5×7: early career Australian makers‘ was at Gallery Funaki until 14th May 2016.

ps. a note on photography: there was a sign asking for no photographs; this is the first time I’ve seen this at Funaki though it is of course understandable; the above photographs were taken with explicit gallery permission





NGV visit

11 04 2016

It’s been quite some time (15months) since I last visited the National Gallery of Victoria to specifically look for the contemporary jewellery display.

Given it had been a while, I felt I had something of an expectation to see a change in the display.

It’s not obvious … perhaps there may have been one or two swap outs-ins … though the majority looked to be same to me.

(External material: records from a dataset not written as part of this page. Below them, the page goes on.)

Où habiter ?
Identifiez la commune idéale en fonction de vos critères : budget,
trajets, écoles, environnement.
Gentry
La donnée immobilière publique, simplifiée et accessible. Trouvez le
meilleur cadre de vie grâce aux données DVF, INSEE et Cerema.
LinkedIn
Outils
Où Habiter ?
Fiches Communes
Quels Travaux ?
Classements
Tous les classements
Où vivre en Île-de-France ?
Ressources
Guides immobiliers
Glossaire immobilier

photographs taken under gallery conditions, including no flash

photographs taken under gallery conditions, including no flash

photographs taken under gallery conditions, including no flash

photographs taken under gallery conditions, including no flash

Sigh. Sad news. I’m sure there are some in storage that would love to come out!

—–

In other gallery visiting news though, nearby there was an amazing exhibit.
Celeste Boursier-Mougenot, ‘clinamen‘, 2013

What an unexpected and complete joy.

A pump gently (and silently) moves the water so that the differently-sized porcelain bowls to clink into each other … the sound is so peaceful and beautiful, transcendental.

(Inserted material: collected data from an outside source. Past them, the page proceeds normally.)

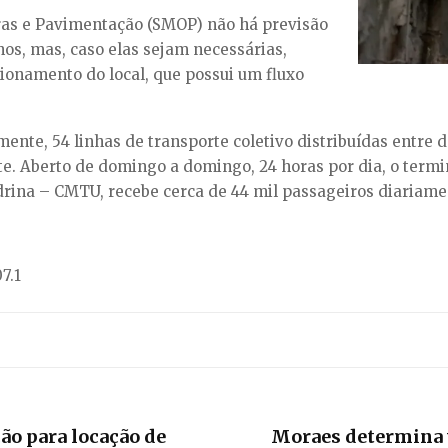
ras e Pavimentação (SMOP) não há previsão
hos, mas, caso elas sejam necessárias,
ionamento do local, que possui um fluxo
nte, 54 linhas de transporte coletivo distribuídas entre d
e. Aberto de domingo a domingo, 24 horas por dia, o term
drina – CMTU, recebe cerca de 44 mil passageiros diariame
7.1
ção para locação de
Moraes determina v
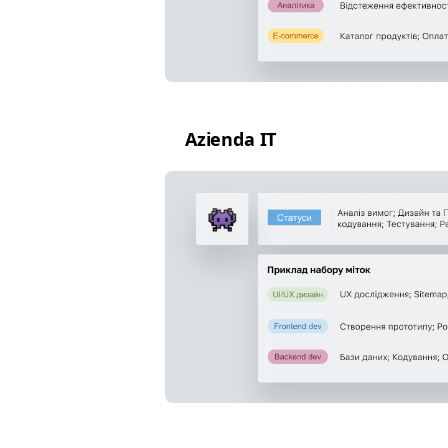
Azien­da
IT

photographs taken under gallery conditions, including no flash

photographs taken under gallery conditions, including no flash

This was my highlight of the level 3 visit.





Repair -v- remake

10 04 2016

You may know the dread … when you receive an email (or call) from a gallery you sell jewellery through, that a piece has come in for ‘repair’. Horrid scary word: repair.

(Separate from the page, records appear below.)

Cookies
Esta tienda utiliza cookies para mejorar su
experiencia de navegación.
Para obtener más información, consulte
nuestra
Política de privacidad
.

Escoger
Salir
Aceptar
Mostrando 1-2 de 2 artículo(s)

I received just this request recently from the most excellent Lord Coconut … a client had brought in a pair of my Onyx cufflinks which had broken after only a few wears.

The horror. As this pair was in my first collection for the gallery, I had visions of my soldering to be to blame. I had visions of all my cufflinks needing to be repaired (an overreaction, but it happened).

Weirdly, it seems that the failure was actually the base of the (manufactured) bezel. Though it must be said that it was a relief that it wasn’t my soldering.

In fact, the part of the bezel base that failed was where I had soldered (seemingly magnificently) the cufflink stirrup fitting to the bottom. See in the below photograph – just completely ripped the metal away (and strangely without buckling the metal back at all); that missing little square of metal is solidly adhered to the stirrup on the now-unattached cufflink fitting.

back of broken bezel ... after I'd unset the weave and perspex (hence the mangled edge)

back of broken bezel … after I’d unset the weave and perspex (hence the mangled edge)

Totally unpredictable, and in fact I cannot even conceive that the base could be torn away like this. The metal is thin (I use manufactured bezels for these pieces; it’s the significant compromise I made/agreed to keep to a low customer-end price-point) … but still.

So anyway … I haven’t made cufflinks for over two years. I have no studio. And effectively, due to the construction of these pieces, it is a full remake, there’s no ‘repair’ about it.

You can imagine my total relief when my fabulous old studio buddy said I could pop in and use her bench and tools and things. I love awesome people.

And it all went smoothly. Well, when I say smoothly, but I did have to remake both cufflinks, as the bezel on the unbroken cufflink was higher than any bezels I had at hand – see how much wider the old, unbroken (right), bezel setting is in the image below, compared to the new (left) one. In fact, you can also see the thinness of the bezel fold on the right side of the old cufflink, that thing was at risk of failure if knocked in the wrong spot …

new on left, old on right ... note different bezel set thicknesses ... boo

new on left, old on right … note different bezel set thicknesses … boo

… so the client has a whole new set of sassy cufflinks.

Hoorah! I wish him many more years of enjoyment and wearing these.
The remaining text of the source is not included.